╭──

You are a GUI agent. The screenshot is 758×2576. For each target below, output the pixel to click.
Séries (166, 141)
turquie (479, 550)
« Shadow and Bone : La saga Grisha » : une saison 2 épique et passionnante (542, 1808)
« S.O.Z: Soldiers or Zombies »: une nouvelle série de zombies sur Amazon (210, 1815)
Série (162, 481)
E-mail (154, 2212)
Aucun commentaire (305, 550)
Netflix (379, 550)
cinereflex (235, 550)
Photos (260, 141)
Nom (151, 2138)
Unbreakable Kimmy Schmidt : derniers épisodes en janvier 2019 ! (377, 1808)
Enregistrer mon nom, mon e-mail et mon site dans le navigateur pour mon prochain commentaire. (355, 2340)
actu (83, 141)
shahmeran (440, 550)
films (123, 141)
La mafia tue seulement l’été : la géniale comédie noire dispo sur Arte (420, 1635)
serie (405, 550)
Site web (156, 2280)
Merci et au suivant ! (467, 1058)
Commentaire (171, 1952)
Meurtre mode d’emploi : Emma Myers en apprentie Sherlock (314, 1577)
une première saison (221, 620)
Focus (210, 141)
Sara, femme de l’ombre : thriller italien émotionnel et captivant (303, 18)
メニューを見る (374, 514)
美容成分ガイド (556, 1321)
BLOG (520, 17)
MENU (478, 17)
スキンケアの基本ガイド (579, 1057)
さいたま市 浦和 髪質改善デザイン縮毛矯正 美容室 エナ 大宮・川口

╰──

**What you have to do**
In the entries above, identify every line with the word "saison". Copy those lines.

**Answer to this task**
« Shadow and Bone : La saga Grisha » : une saison 2 épique et passionnante (542, 1808)
une première saison (221, 620)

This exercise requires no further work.